Remember “Too Many Cooks?” It was a parody of the sweet but corny opening credits sequences found on countless TV shows from the 1970s and ‘80s.
Like much in this age of fleeting fads it was everywhere for a while and then cast into the pop culture scrap heap.
I thought they pushed it too far, but before it progressed to twisted extremes it definitely nailed the look and feel of those vintage introductions. You could have inserted the season two credits for Angie into the mix and no one would have been the wiser.
I’ve always had a particular fondness for credit sequences, because with each new show and sometimes each new season you never knew what you were going to get. It’s an exercise in creative marketing that I compared to movie posters back when I used to collect them.
There is no correlation between the quality of a film and the quality of the poster that promoted its exhibition. Some of the most beautiful and sought-after one-sheets advertised forgettable films, while several classics inspired unimaginative images.
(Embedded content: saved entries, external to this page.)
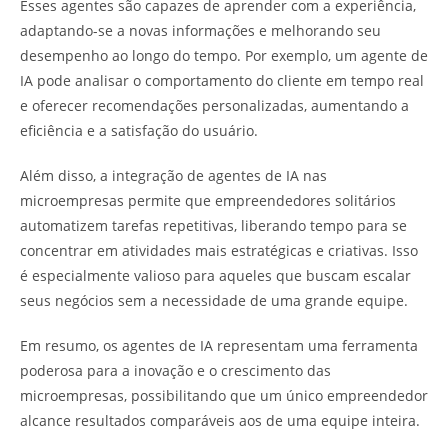
Esses agentes são capazes de aprender com a experiência,
adaptando-se a novas informações e melhorando seu
desempenho ao longo do tempo. Por exemplo, um agente de
IA pode analisar o comportamento do cliente em tempo real
e oferecer recomendações personalizadas, aumentando a
eficiência e a satisfação do usuário.
Além disso, a integração de agentes de IA nas
microempresas permite que empreendedores solitários
automatizem tarefas repetitivas, liberando tempo para se
concentrar em atividades mais estratégicas e criativas. Isso
é especialmente valioso para aqueles que buscam escalar
seus negócios sem a necessidade de uma grande equipe.
Em resumo, os agentes de IA representam uma ferramenta
poderosa para a inovação e o crescimento das
microempresas, possibilitando que um único empreendedor
alcance resultados comparáveis aos de uma equipe inteira.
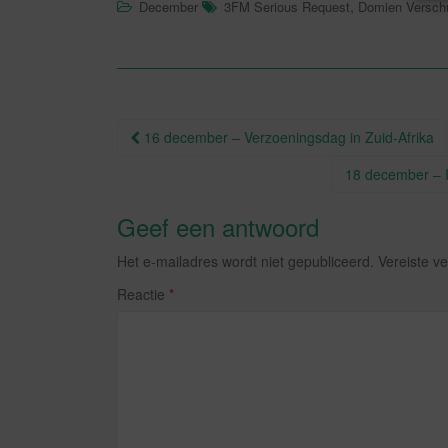
,
December
3FM Serious Request
Domien Versch
c
tt
e
er
b
o
Berichtnavigatie
16 december – Verzoeningsdag in Zuid-Afrika
o
k
18 december – I
Geef een antwoord
Het e-mailadres wordt niet gepubliceerd.
Vereiste v
Reactie
*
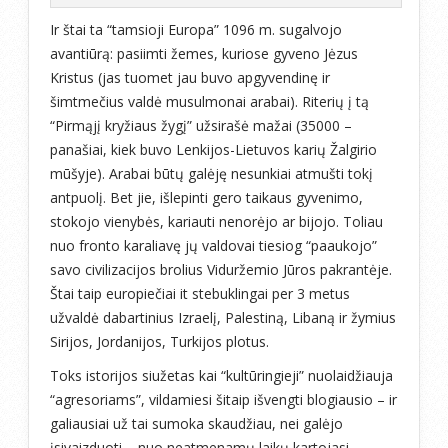
Ir štai ta “tamsioji Europa” 1096 m. sugalvojo
avantiūrą: pasiimti žemes, kuriose gyveno Jėzus
Kristus (jas tuomet jau buvo apgyvendinę ir
šimtmečius valdė musulmonai arabai). Riterių į tą
“Pirmąjį kryžiaus žygį” užsirašė mažai (35000 –
panašiai, kiek buvo Lenkijos-Lietuvos karių Žalgirio
mūšyje). Arabai būtų galėję nesunkiai atmušti tokį
antpuolį. Bet jie, išlepinti gero taikaus gyvenimo,
stokojo vienybės, kariauti nenorėjo ar bijojo. Toliau
nuo fronto karaliavę jų valdovai tiesiog “paaukojo”
savo civilizacijos brolius Viduržemio Jūros pakrantėje.
Štai taip europiečiai it stebuklingai per 3 metus
užvaldė dabartinius Izraelį, Palestiną, Libaną ir žymius
Sirijos, Jordanijos, Turkijos plotus.
Toks istorijos siužetas kai “kultūringieji” nuolaidžiauja
“agresoriams”, vildamiesi šitaip išvengti blogiausio – ir
galiausiai už tai sumoka skaudžiau, nei galėjo
įsivaizduoti – nuo neatmenamų laikų kartojasi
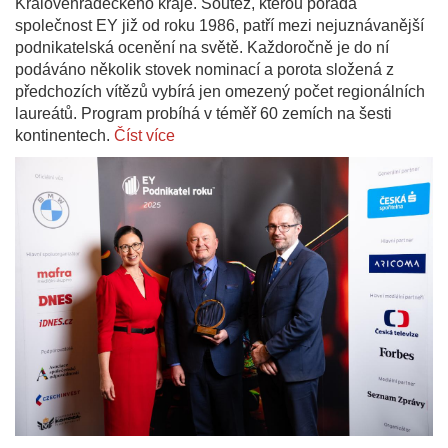
Královéhradeckého kraje. Soutěž, kterou pořádá
společnost EY již od roku 1986, patří mezi nejuznávanější
podnikatelská ocenění na světě. Každoročně je do ní
podáváno několik stovek nominací a porota složená z
předchozích vítězů vybírá jen omezený počet regionálních
laureátů. Program probíhá v téměř 60 zemích na šesti
kontinentech.
Číst více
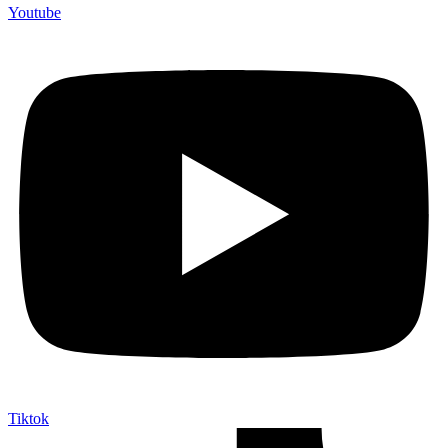
Youtube
Tiktok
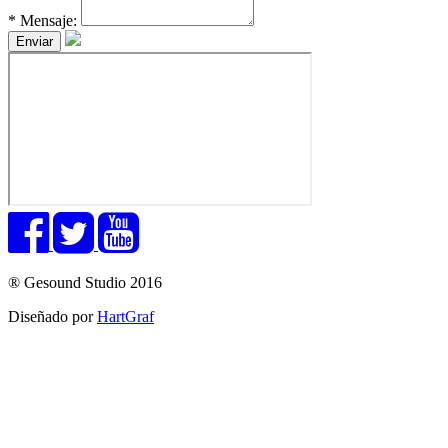
*
Mensaje:
® Gesound Studio 2016
Diseñado por
HartGraf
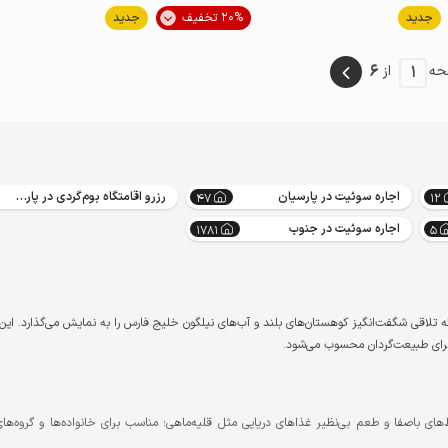
جدید
20% تخفیف
جدید
خوش منظره
خاص
مناسب توان‌یا
6
1
حه
از
اجاره سوئیت در پارسیان
رزرو اقامتگاه بوم‌گردی در پارسیان
47
12
اجاره سوئیت در جنوب
1781
5
ه تلاقی شگفت‌انگیز کوهستان‌های بلند و آب‌های نیلگون خلیج فارس را به نمایش می‌گذارد. این
برای طبیعت‌گردان محسوب می‌شود.
های باصفا و طعم بی‌نظیر غذاهای دریایی مثل قلیه‌ماهی؛ مناسب برای خانواده‌ها و گروه‌ها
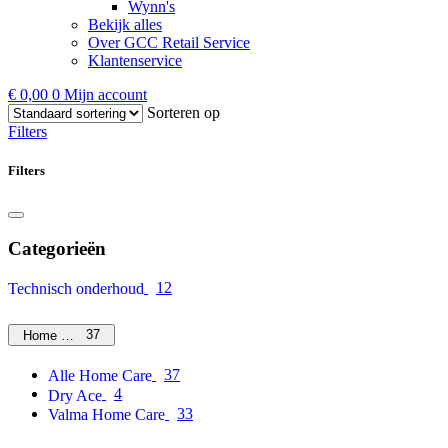
Wynn's
Bekijk alles
Over GCC Retail Service
Klantenservice
€
0,00
0
Mijn account
Sorteren op
Filters
Filters
Categorieën
12
Technisch onderhoud
37
Home Care
37
Alle Home Care
4
Dry Ace
33
Valma Home Care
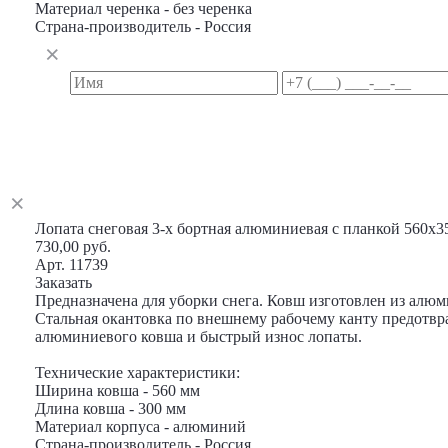
Материал черенка - без черенка
Страна-производитель - Россия
Лопата снеговая 3-х бортная алюминиевая с планкой 560х3
730,00 руб.
Арт. 11739
Заказать
Предназначена для уборки снега. Ковш изготовлен из алюм
Стальная окантовка по внешнему рабочему канту предотв
алюминиевого ковша и быстрый износ лопаты.
Технические характеристики:
Ширина ковша - 560 мм
Длина ковша - 300 мм
Материал корпуса - алюминий
Страна-производитель - Россия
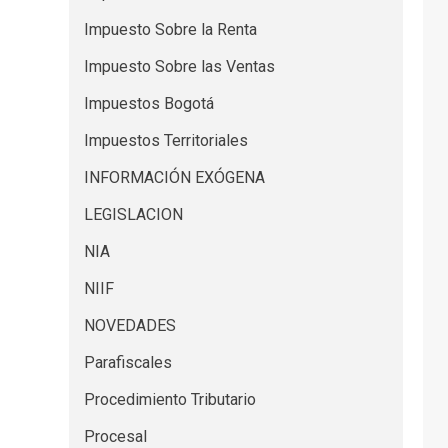
Impuesto Sobre la Renta
Impuesto Sobre las Ventas
Impuestos Bogotá
Impuestos Territoriales
INFORMACIÓN EXÓGENA
LEGISLACION
NIA
NIIF
NOVEDADES
Parafiscales
Procedimiento Tributario
Procesal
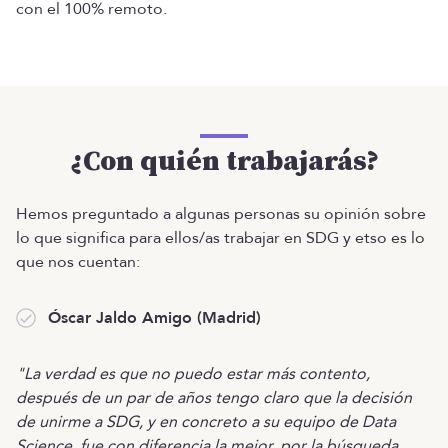
con el 100% remoto.
¿Con quién trabajarás?
Hemos preguntado a algunas personas su opinión sobre
lo que significa para ellos/as trabajar en SDG y etso es lo
que nos cuentan:
Óscar Jaldo Amigo (Madrid)
"La verdad es que no puedo estar más contento,
después de un par de años tengo claro que la decisión
de unirme a SDG, y en concreto a su equipo de Data
Science, fue con diferencia la mejor, por la búsqueda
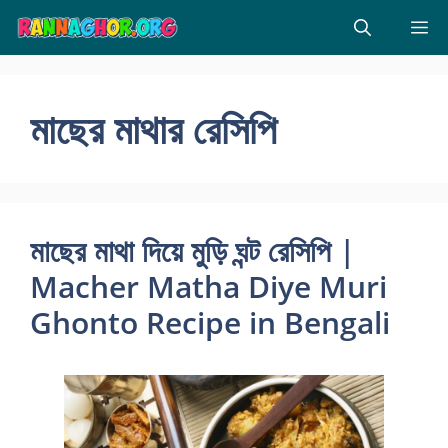
Skip
M
to
content
মাছের মাথার রেসিপি
মাছের মাথা দিয়ে মুড়ি ঘন্ট রেসিপি |
Macher Matha Diye Muri
Ghonto Recipe in Bengali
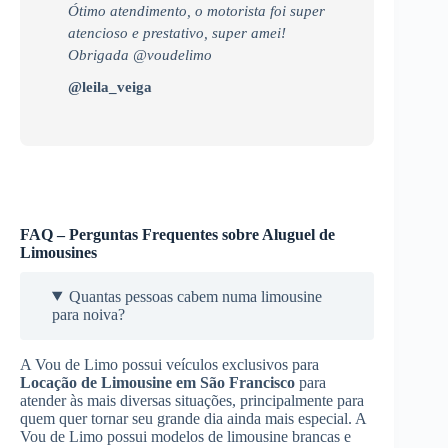
Ótimo atendimento, o motorista foi super
atencioso e prestativo, super amei!
Obrigada @voudelimo
@leila_veiga
FAQ – Perguntas Frequentes sobre Aluguel de
Limousines
Quantas pessoas cabem numa limousine
para noiva?
A Vou de Limo possui veículos exclusivos para
Locação de Limousine
em São Francisco
para
atender às mais diversas situações, principalmente para
quem quer tornar seu grande dia ainda mais especial. A
Vou de Limo possui modelos de limousine brancas e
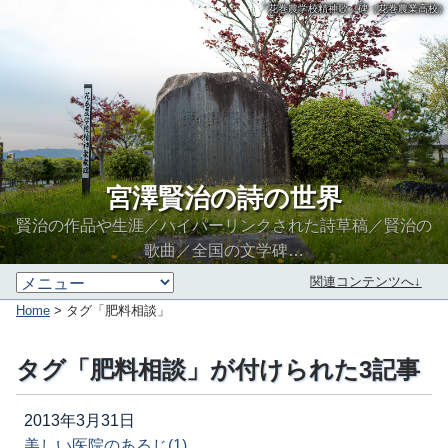
「花巻農学校精神歌」碑（花巻農業高校）
宮澤賢治の詩の世界
賢治の作品や生涯／ハイパーリンクされた詩草稿／賢治の
歌曲／全国の文学碑…
関連コンテンツへ↓
Home
> タグ「肥料相談」
タグ「肥料相談」が付けられた3記事
2013年3月31日
美しい医院のあるじ(1)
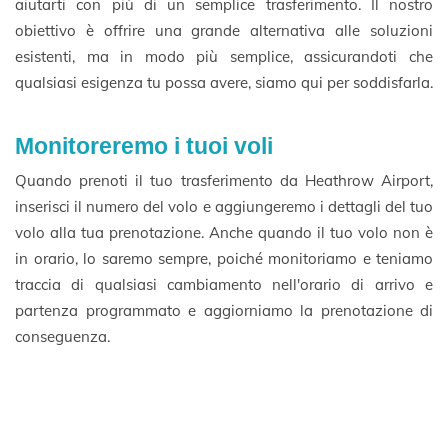
aiutarti con più di un semplice trasferimento. Il nostro
obiettivo è offrire una grande alternativa alle soluzioni
esistenti, ma in modo più semplice, assicurandoti che
qualsiasi esigenza tu possa avere, siamo qui per soddisfarla.
Monitoreremo i tuoi voli
Quando prenoti il tuo trasferimento da Heathrow Airport,
inserisci il numero del volo e aggiungeremo i dettagli del tuo
volo alla tua prenotazione. Anche quando il tuo volo non è
in orario, lo saremo sempre, poiché monitoriamo e teniamo
traccia di qualsiasi cambiamento nell'orario di arrivo e
partenza programmato e aggiorniamo la prenotazione di
conseguenza.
It’s the same with the opening credit sequences. Some matched the quality of the series they introduced. Others did not, but were granted a pass from fans because of their proximity to beloved shows.
No such passes will be given here. In choosing the five worst Comfort TV opening credits sequences, it would be easy to cherry-pick terrible examples from forgotten shows like Sirota’s Court and Misfits of Science. But let’s go after some bigger game.
Gidget
This is a show about a smart and free-spirited Southern California beach girl in 1965. Surf rock dominated radio that year, with the Beach Boys releasing “Help Me Rhonda” and “California Girls.” As Chandler Bing might say, “Could there be a more natural tie-in?”
But instead of reverb guitars and odes to Wilson brother harmonies, the theme song by Johnny Tillotson sounds like the kind of 1950s pop you’d expect to introduce My Little Margie ten years earlier. If they had to go in that direction, they should have kept the cocktail pop song used in the 1959 Gidget film, sung by James Darren. Even that one has more oomph.
It’s not just the music that disappoints. The sequence consists of a succession of still photos, not taken from the series, that accomplish something almost impossible – they make Sally Field look less than adorable.
The Many Loves of Dobie Gillis
The jazz theme is more appropriate to Dobie’s sidekick Maynard G. Krebs, though by the end of the first season TV’s original beatnik had already begun his transition into Gilligan with a goatee. And the crude animation depicting Dobie as a sinister-looking peeping tomalso doesn’t match the girl-crazy but mild-mannered character played by Duane Hickman.
Phyllis
Here we have the opening credit sequence as a 55-second joke, from set-up to punch line. Maybe you think the idea is funny, but is it still funny by episode 17?
And even though in 1975 we were not yet the hypersensitive nation we’ve since become, I’m surprised more people were not taken aback by an intro that opens with a line of minstrel show performers in blackface.
The Ropers
This one almost reaches the point where it’s so bad it almost comes around to being good again. Certainly the music has an earworm quality, but just having the cast stand one by one before different colored backdrops and do silly bits of business makes the whole sequence looks like something that was conceived and shot in about 20 minutes. And why is Patricia McCormack playing tennis?
The Lucy Show
I grew up watching this series in syndication, when every episode opened with the Kaleidoscope-style credits that debuted in season four. But in its original run, The Lucy Show tried and discarded other credit sequences that were unworthy of a TV icon.
The show’s third season was introduced with a seemingly random assemblage of episode clips, both black and white and color, that play to overly whimsical music snippets. According to The Lucy Book the visual discrepancy didn’t matter as the series was still being telecast in black and white – but now it just looks sloppy. However, even that attempt was preferable to the one introduced in season five, which had Lucy’s head popping out of an animated jack-in-the-box, while multicolored balls bounced around the screen, with appropriately cheesy musical accompaniment.
It was used only on one episode before the show reverted back to the previous season’s credits, but has been preserved for posterity on the season five DVD set.